Western blot analysis to detect β-arrestin1/2 expression was performed as previously described [33]. Briefly, HEK293T cells were lysed in RIPA buffer (i.e., 1% NP-40, 0.5% sodium deoxycholate, and 0.1% SDS in PBS) supplemented with 1 mM NaF, 1 mM phenylmethylsulfonyl fluoride, 1 mM Na₃VO4 and 1x cOmplete^TM protease inhibitor cocktail for 20 min on ice, two days after transfection. Next, the lysates were sonicated for 5 s and centrifuged at 20,800× g for 10 min at 4 °C. The samples were boiled at 95 °C for 5 min before SDS-PAGE electrophoresis using 10% resolving gels. Next, the proteins were transferred to Whatman^® Westran^® PVDF membranes and blocked for 1 h in 5% non-fat milk in 0.1% Tween-20/TBS solution at 22 °C. Protein expression was detected using primary antibodies anti-β-arrestin1/2 clone D24H9 (1:1000) and anti-STAT3 clone 79D7, followed by horseradish peroxidase-conjugated secondary antibody (1:5000).

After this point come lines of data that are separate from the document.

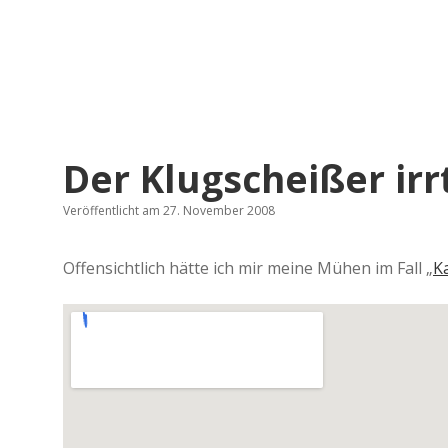
Der Klugscheißer irr
Veröffentlicht am 27. November 2008
Offensichtlich hätte ich mir meine Mühen im Fall „
K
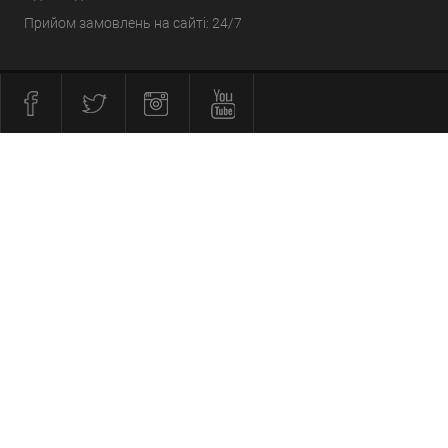
Прийом замовлень на сайті: 24/7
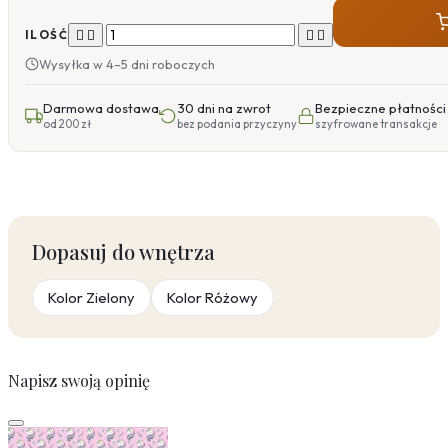




ILOŚĆ
Wysyłka w 4–5 dni roboczych
Darmowa dostawa
30 dni na zwrot
Bezpieczne płatności
od 200 zł
bez podania przyczyny
szyfrowane transakcje
Dopasuj do wnętrza
Kolor Zielony
Kolor Różowy
Napisz swoją opinię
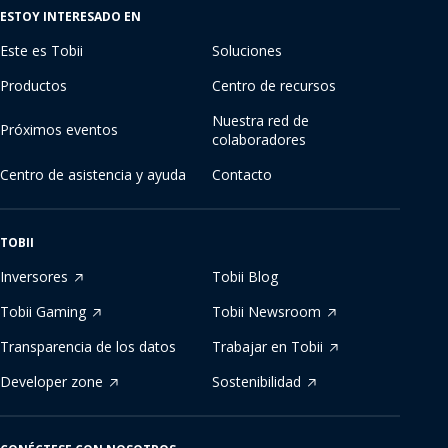
ESTOY INTERESADO EN
Este es Tobii
Soluciones
Productos
Centro de recursos
Nuestra red de
Próximos eventos
colaboradores
Centro de asistencia y ayuda
Contacto
TOBII
Inversores
Tobii Blog
Tobii Gaming
Tobii Newsroom
Transparencia de los datos
Trabajar en Tobii
Developer zone
Sostenibilidad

3.8. Intracellular Ca²⁺ Mobilization in HeLa Cells

HeLa cells endogenously expressing the H₁R were seeded in a clear-bottom 96-well plate (2 × 10⁴ cells/well). The next day, the cells were loaded with Fluo-4NW dye (1 vial/24 mL) for one hour in assay buffer (HBSS supplemented with 20 mM HEPES and 2.5 mM probenecid), subsequently washed twice to remove the excess of dye, and reconstituted in assay buffer. Fluorescence (excitation at 494 nm and emission at 516 nm) was measured every second in the NOVOstar microplate reader (BMG Labtech; Ortenberg, Germany) at 37 °C. First the background signal was measured (F_b), followed by the peak Ca²⁺ mobilization response 5–10 s after agonist injection (F_ago), finally Triton X-100 (0.25% v/v) was injected 40 s later to quantify the maximum calcium levels by lysing the cells (F_t). The agonist-induced Ca²⁺ response was calculated as Δfluorescence = (F_ago − F_b)/(F_t − F_b) [56].

3.9. Data Analysis

All results were analyzed using GraphPad Prism v8.4.3 (GraphPad Software, San Diego, CA, USA). Concentration-response curves were fitted using the “three parameters- log(agonist) vs. response” model:

$$response=bottom+\frac{top-bottom}{1+{10}^{\left(\log E{C}_{50}-\log \left[A\right]\right)}}$$

(1)

Intrinsic activity (α) value is calculated as:

$$\alpha =\frac{fitted maximum response agonist}{fited maximum response histamine}$$

(2)

Concentration-response curves were globally fitted using the operational model to determine the transduction coefficient logR (R = τ/K_A) as previously described [53,54,55], with τ and K_A being the index of efficacy and functional equilibrium dissociation constant of the agonist, respectively:

$$response=basal+\frac{\left(E_{max} - basal\right)R^n{\left[A\right]}^n}{{\left[A\right]}^n{R}^n+{\left(1+\frac{\left[A\right]}{K_A}\right)}^n}$$

(3)

The logR value of reference agonist histamine is subtracted from the logR values of ligands for each specific response to obtain their relative effectiveness by eliminating the impact of cell- and assay-dependent effects [53,54,55]:

$$\mathsf{\Delta }\log R=\log R_{ligand} - \log R_{histamine}$$

(4)

Standard deviation on the ΔlogR is calculated using:

$$S{D}_{\mathsf{\Delta }\log R}=\sqrt{{\left(S{D}_{ligand}\right)}^2+{\left(S{D}_{histamine}\right)}^2}$$

(5)

Next, the ΔlogR values of each ligand in the different functional responses were subtracted from its ΔlogR value in G_q activation yielding ΔΔlogR values to quantify signaling bias between G_q activation and the other responses (x). ΔΔlogR values > 0 indicate bias towards G_q activation over the other responses (x) and vice versa for ΔΔlogR values < 0 [53,54,55]:

$$\mathsf{\Delta }\mathsf{\Delta }\log R=\mathsf{\Delta }\log R_{G_q activation}-\mathsf{\Delta }\log R_{respons{e}_x}$$

(6)

Standard deviation on the ΔΔlogR is calculated using:

$$S{D}_{\mathsf{\Delta }\mathsf{\Delta }\log R}=\sqrt{{\left(S{D}_{\mathsf{\Delta }\log R_{G_q activation}}\right)}^2+{\left(S{D}_{\mathsf{\Delta }\log R_{respons{e}_x}}\right)}^2}$$

(7)

Welch ANOVA (does not assume equal variance) with a Dunnett’s T3 multiple comparisons test on the ΔlogR values was used to determine the statistical significance of ligand activity between pathways, where p < 0.05 was considered to be significant.